* [Data section]:

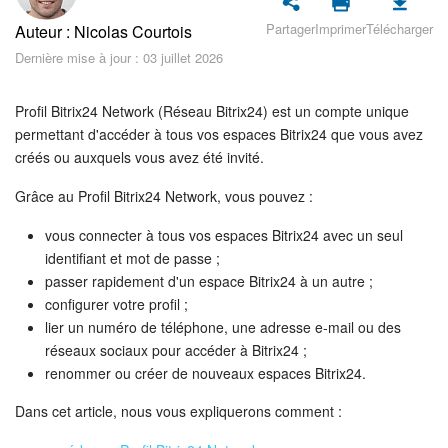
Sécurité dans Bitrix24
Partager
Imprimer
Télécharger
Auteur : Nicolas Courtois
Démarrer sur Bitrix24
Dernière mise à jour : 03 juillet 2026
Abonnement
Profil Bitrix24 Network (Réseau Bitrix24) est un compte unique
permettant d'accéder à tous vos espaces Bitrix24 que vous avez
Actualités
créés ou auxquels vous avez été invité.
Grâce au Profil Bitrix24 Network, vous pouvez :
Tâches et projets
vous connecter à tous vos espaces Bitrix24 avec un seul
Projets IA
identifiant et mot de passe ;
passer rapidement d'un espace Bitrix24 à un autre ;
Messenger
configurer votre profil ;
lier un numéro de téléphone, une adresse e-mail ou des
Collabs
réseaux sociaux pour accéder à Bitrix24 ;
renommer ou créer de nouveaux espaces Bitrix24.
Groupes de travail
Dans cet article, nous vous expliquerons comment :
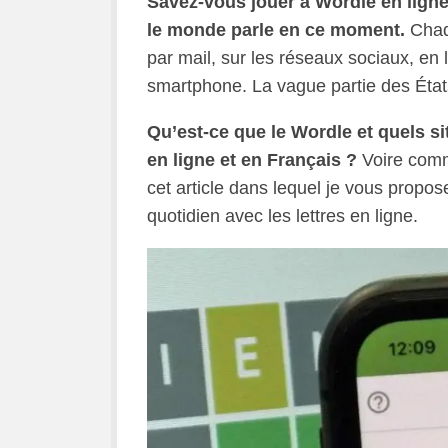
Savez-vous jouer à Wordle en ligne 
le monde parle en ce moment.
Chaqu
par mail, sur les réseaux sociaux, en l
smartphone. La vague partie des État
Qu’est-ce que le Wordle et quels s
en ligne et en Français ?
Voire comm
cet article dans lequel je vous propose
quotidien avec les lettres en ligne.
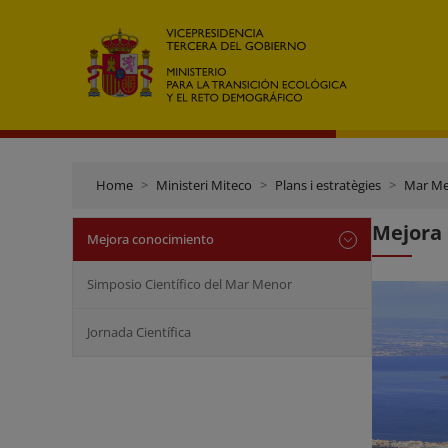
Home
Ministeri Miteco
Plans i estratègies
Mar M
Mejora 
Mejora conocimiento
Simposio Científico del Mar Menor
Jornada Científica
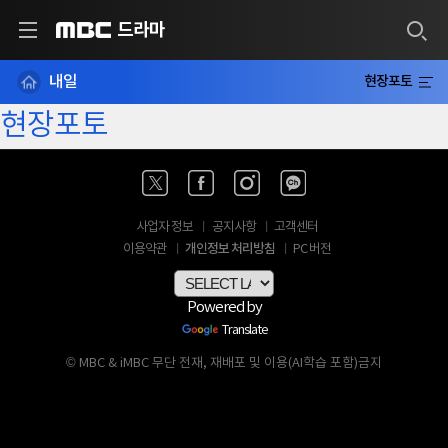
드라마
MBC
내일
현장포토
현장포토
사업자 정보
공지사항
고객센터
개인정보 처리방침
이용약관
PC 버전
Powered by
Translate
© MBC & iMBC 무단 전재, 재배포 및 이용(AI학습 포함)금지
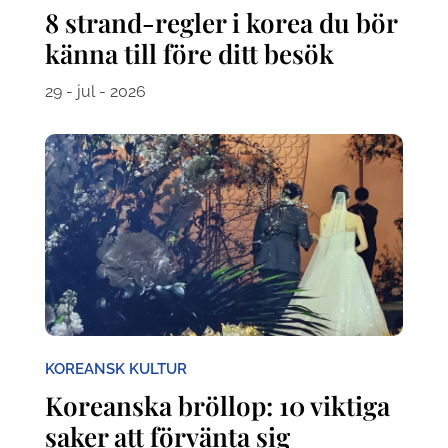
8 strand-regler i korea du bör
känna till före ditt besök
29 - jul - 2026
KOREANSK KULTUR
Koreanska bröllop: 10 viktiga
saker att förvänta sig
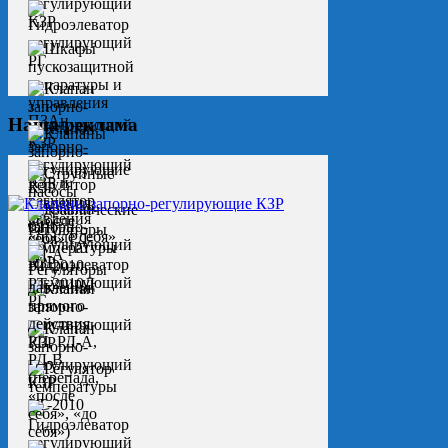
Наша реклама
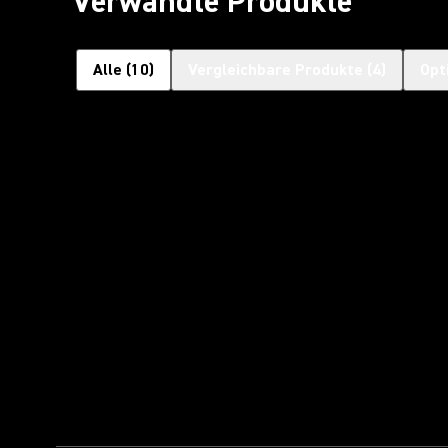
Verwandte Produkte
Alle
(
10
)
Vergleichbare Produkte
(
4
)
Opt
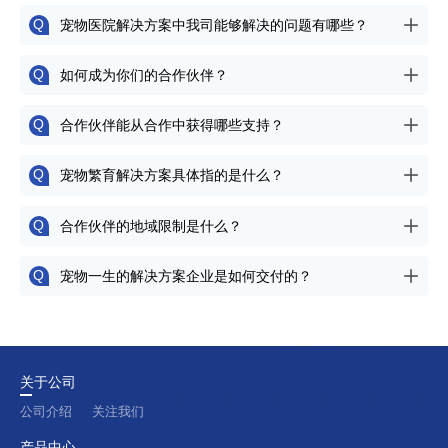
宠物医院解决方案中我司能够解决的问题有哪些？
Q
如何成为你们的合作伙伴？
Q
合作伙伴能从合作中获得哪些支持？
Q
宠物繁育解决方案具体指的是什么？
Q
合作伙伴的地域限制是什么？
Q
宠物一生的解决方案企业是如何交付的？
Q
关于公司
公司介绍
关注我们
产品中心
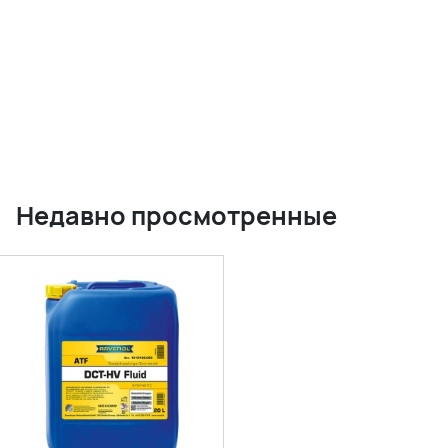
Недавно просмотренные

* [What this task involves]: Return the data exactly as it stands, minus the pictures.

* [Answer to the problem]:
Sécurité dans Bitrix24
Partager
Imprimer
Télécharger
Auteur : Nicolas Courtois
Démarrer sur Bitrix24
Dernière mise à jour : 03 juillet 2026
Abonnement
Profil Bitrix24 Network (Réseau Bitrix24) est un compte unique
permettant d'accéder à tous vos espaces Bitrix24 que vous avez
Actualités
créés ou auxquels vous avez été invité.
Grâce au Profil Bitrix24 Network, vous pouvez :
Tâches et projets
vous connecter à tous vos espaces Bitrix24 avec un seul
Projets IA
identifiant et mot de passe ;
passer rapidement d'un espace Bitrix24 à un autre ;
Messenger
configurer votre profil ;
lier un numéro de téléphone, une adresse e-mail ou des
Collabs
réseaux sociaux pour accéder à Bitrix24 ;
renommer ou créer de nouveaux espaces Bitrix24.
Groupes de travail
Dans cet article, nous vous expliquerons comment :
Savez-vous jouer à Wordle en ligne 
le monde parle en ce moment.
Chaqu
par mail, sur les réseaux sociaux, en l
smartphone. La vague partie des État
Qu’est-ce que le Wordle et quels s
en ligne et en Français ?
Voire comm
cet article dans lequel je vous propose
quotidien avec les lettres en ligne.
Home
Ministeri Miteco
Plans i estratègies
Mar M
Mejora 
Mejora conocimiento
Simposio Científico del Mar Menor
Jornada Científica
드라마
MBC
내일
현장포토
현장포토
사업자 정보
공지사항
고객센터
개인정보 처리방침
이용약관
PC 버전
Powered by
Translate
© MBC & iMBC 무단 전재, 재배포 및 이용(AI학습 포함)금지
8 strand-regler i korea du bör
känna till före ditt besök
29 - jul - 2026
KOREANSK KULTUR
Koreanska bröllop: 10 viktiga
saker att förvänta sig
Наша реклама
Verwandte Produkte
Alle
(
10
)
Vergleichbare Produkte
(
4
)
Opt
宠物医院解决方案中我司能够解决的问题有哪些？
Q
如何成为你们的合作伙伴？
Q
合作伙伴能从合作中获得哪些支持？
Q
宠物繁育解决方案具体指的是什么？
Q
合作伙伴的地域限制是什么？
Q
宠物一生的解决方案企业是如何交付的？
Q
关于公司
公司介绍
关注我们
产品中心
Недавно просмотренные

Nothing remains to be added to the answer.